Per essere raggiungibile è raggiungibile, serve solo la volontà di arrivare a questo obiettivo. Mi rendo conto che, più che altro, si tratti di una sorta di rivoluzione culturale. La spinta deve partire dalle imprese, in particolare da quelle di grandi dimensioni. D’altra parte non si può non capire che il mondo del lavoro, negli ultimi anni, è profondamente mutato: non è più possibile ragionare per “ore lavorate”, ma si deve iniziare a ragionare per “obiettivi raggiunti”. Obiettivi che, chiaramente, si possono centrare anche riducendo l’orario e migliorando la vita dei lavoratori.

È proprio sicuro che tutto questo sia economicamente sostenibile e che non si vada a inficiare la capacità produttiva delle imprese?

Questo deve essere l’obiettivo: lavorare meglio, ma in un tempo più ridotto, conciliando in maniera virtuosa il tempo vita-lavoro dei propri dipendenti. Se le condizioni del luogo di lavoro sono migliori, si è generalmente spronati ad applicarsi di più. Peraltro non significa che il tempo che verrebbe “guadagnato” debba essere necessariamente passato in svago. Si può invece pensare di integrare l’orario di lavoro con formazione o dedicarlo ai carichi di cura. La parola chiave deve essere flessibilità.

Come mai questa proposta parte proprio dal settore metalmeccanico?

Perché probabilmente è quello che sta cambiando più di altri. Nell’immaginario collettivo le imprese metalmeccaniche sono ancora improntate sul modello della vecchia fabbrica. Ci sono ancora realtà di questo tipo, ma a ben guardare molti metalmeccanici lavorano in smart working, sono per lo più informatici o softwaristi. Però, ovviamente, si parte da questo ma è estendibile a molti altri comparti: dal Terziario alla manifattura più in generale.

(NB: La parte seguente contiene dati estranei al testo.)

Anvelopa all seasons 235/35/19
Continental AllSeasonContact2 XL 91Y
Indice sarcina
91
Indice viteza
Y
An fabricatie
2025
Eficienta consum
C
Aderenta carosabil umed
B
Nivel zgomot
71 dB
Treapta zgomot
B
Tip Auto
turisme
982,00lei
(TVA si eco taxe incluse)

Secondo lei, dunque, il nostro sistema imprenditoriale è pronto a “reggere” l’impatto di questa sperimentazione?

Secondo me siamo pronti ma non lo sappiamo. In questi anni ci siamo occupati essenzialmente di emergenze: dalla pandemia alla guerra, passando per l’inflazione e i rincari energetici (oltre che sulle materie prime). Nel frattempo, però, la manifattura è cresciuta e le competenze sono cresciute sempre di più confermando un ruolo preponderante dell’impresa italiana anche su scala europea.

Il ruolo del governo, in questa “partita” quale sarebbe?

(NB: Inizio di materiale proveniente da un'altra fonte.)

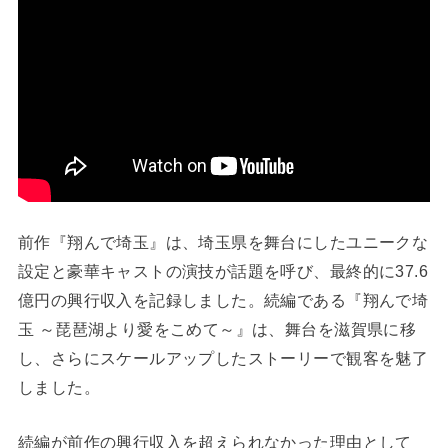
前作『翔んで埼玉』は、埼玉県を舞台にしたユニークな
設定と豪華キャストの演技が話題を呼び、最終的に37.6
億円の興行収入を記録しました。続編である『翔んで埼
玉 ～琵琶湖より愛をこめて～』は、舞台を滋賀県に移
し、さらにスケールアップしたストーリーで観客を魅了
しました。
続編が前作の興行収入を超えられなかった理由として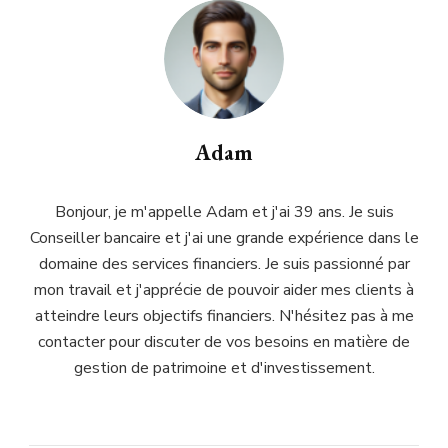
Adam
Bonjour, je m'appelle Adam et j'ai 39 ans. Je suis
Conseiller bancaire et j'ai une grande expérience dans le
domaine des services financiers. Je suis passionné par
mon travail et j'apprécie de pouvoir aider mes clients à
atteindre leurs objectifs financiers. N'hésitez pas à me
contacter pour discuter de vos besoins en matière de
gestion de patrimoine et d'investissement.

Non bisogna chiedere una nuova legge sul lavoro, per carità. Ce ne sono già troppe. Bisogna invece avviare una contrattazione a parte che coinvolga le imprese, le categorie e chiaramente i sindacati per avviare la sperimentazione della settimana “corta”. Certo è che il Governo è molto vicino alle imprese e se decidesse di facilitare questo percorso potrebbe intestarsi una battaglia importante per il rilancio del mondo del lavoro.